## About this exercise
Note every line in the entries that contains the string "Коллектив", and copy it.

## Dataset records
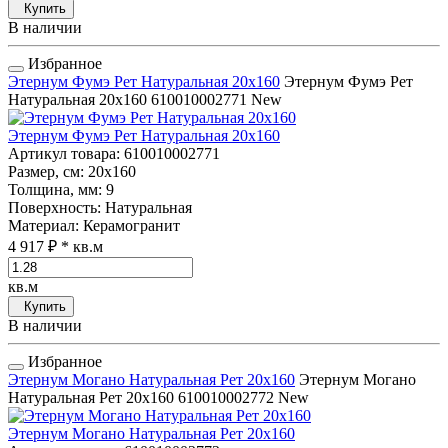
Купить
В наличии
Избранное
Этернум Фумэ Рет Натуральная 20x160
Этернум Фумэ Рет
Натуральная 20x160
610010002771
New
Этернум Фумэ Рет Натуральная 20x160
Артикул товара
: 610010002771
Размер, см
: 20x160
Толщина, мм
: 9
Поверхность
: Натуральная
Материал
: Керамогранит
4 917 ₽
* кв.м
кв.м
Купить
В наличии
Избранное
Этернум Могано Натуральная Рет 20x160
Этернум Могано
Натуральная Рет 20x160
610010002772
New
Этернум Могано Натуральная Рет 20x160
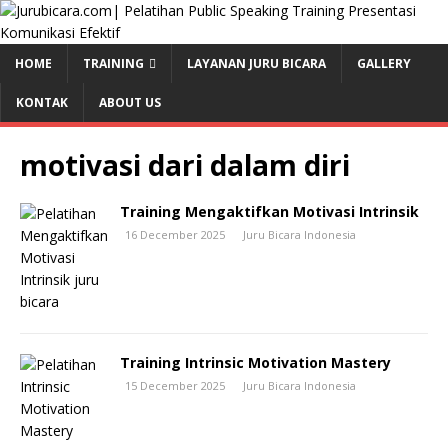
HOME
TRAINING
LAYANAN JURU BICARA
GALLERY
KONTAK
ABOUT US
motivasi dari dalam diri
Training Mengaktifkan Motivasi Intrinsik
16 December 2025
Juru Bicara Indonesia
Training Intrinsic Motivation Mastery
15 December 2025
Juru Bicara Indonesia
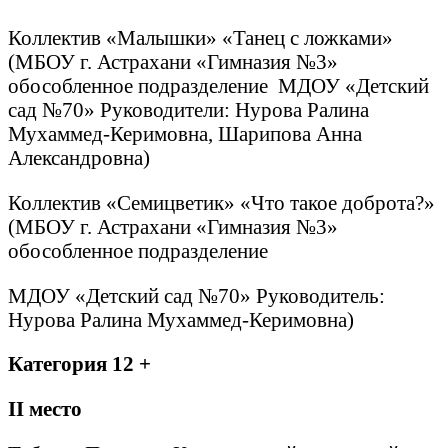
Коллектив «Малышки» «Танец с ложками»
(МБОУ г. Астрахани «Гимназия №3»
обособленное подразделение МДОУ «Детский
сад №70» Руководители: Нурова Ралина
Мухаммед-Керимовна, Шарипова Анна
Александровна)
Коллектив «Семицветик» «Что такое доброта?»
(МБОУ г. Астрахани «Гимназия №3»
обособленное подразделение
МДОУ «Детский сад №70» Руководитель:
Нурова Ралина Мухаммед-Керимовна)
Категория 12 +
II
место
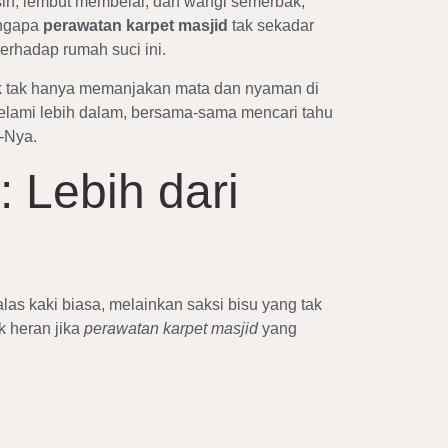
ih, lembut membelai, dan wangi semerbak,
engapa
perawatan karpet masjid
tak sekadar
erhadap rumah suci ini.
apik tak hanya memanjakan mata dan nyaman di
 selami lebih dalam, bersama-sama mencari tahu
n-Nya.
 Lebih dari
las kaki biasa, melainkan saksi bisu yang tak
k heran jika
perawatan karpet masjid
yang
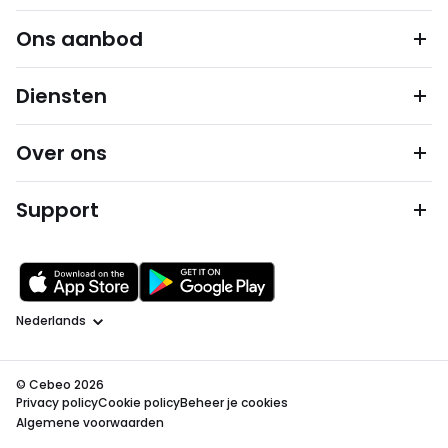
Ons aanbod
Diensten
Over ons
Support
Taal
© Cebeo 2026
Privacy policy
Cookie policy
Beheer je cookies
Algemene voorwaarden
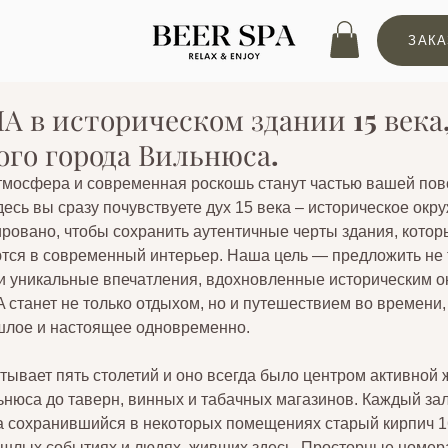
ЗАКА
в историческом здании 15 века,
ого города Вильнюса.
тмосфера и современная роскошь станут частью вашей пов
есь вы сразу почувствуете дух 15 века – историческое окр
ровано, чтобы сохранить аутентичные черты здания, котор
тся в современный интерьер. Наша цель — предложить не 
и уникальные впечатления, вдохновленные историческим о
танет не только отдыхом, но и путешествием во времени, 
шлое и настоящее одновременно.
тывает пять столетий и оно всегда было центром активной ж
нюса до таверн, винных и табачных магазинов. Каждый за
а сохранившийся в некоторых помещениях старый кирпич 1
ошлых событиях и людях, живших здесь. Просторные номер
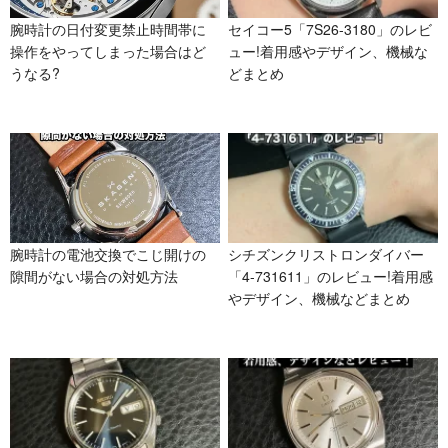
腕時計の日付変更禁止時間帯に
セイコー5「7S26-3180」のレビ
操作をやってしまった場合はど
ュー!着用感やデザイン、機械な
うなる?
どまとめ
腕時計の電池交換でこじ開けの
シチズンクリストロンダイバー
隙間がない場合の対処方法
「4-731611」のレビュー!着用感
やデザイン、機械などまとめ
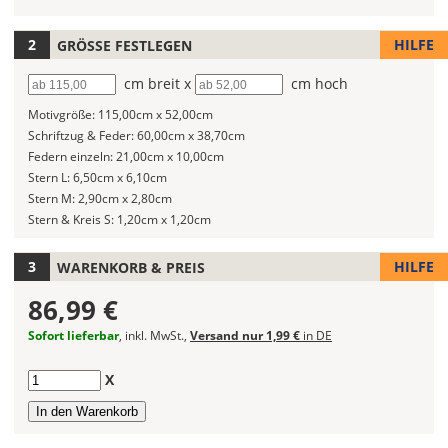
2)
Wandtattoos
fest!
HILFE
GRÖSSE FESTLEGEN
Bei
Breite
cm breit x
Höhe
cm hoch
mehrfarbigen
Motivgröße:
115,00cm x 52,00cm
Wandtattoos
Schriftzug & Feder:
60,00cm x 38,70cm
kannst
Federn einzeln:
21,00cm x 10,00cm
Du
Stern L:
6,50cm x 6,10cm
die
Stern M:
2,90cm x 2,80cm
Farben
Stern & Kreis S:
1,20cm x 1,20cm
frei
kombinieren.
Wählst
HILFE
WARENKORB & PREIS
Du
86,99 €
in
allen
Sofort lieferbar
, inkl. MwSt.,
Versand nur 1,99 €
in DE
Farbfeldern
die
Anzahl
X
gleiche
Farbe,
wird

## Answer below
Коллектив «Малышки» «Танец с ложками»
Коллектив «Семицветик» «Что такое доброта?»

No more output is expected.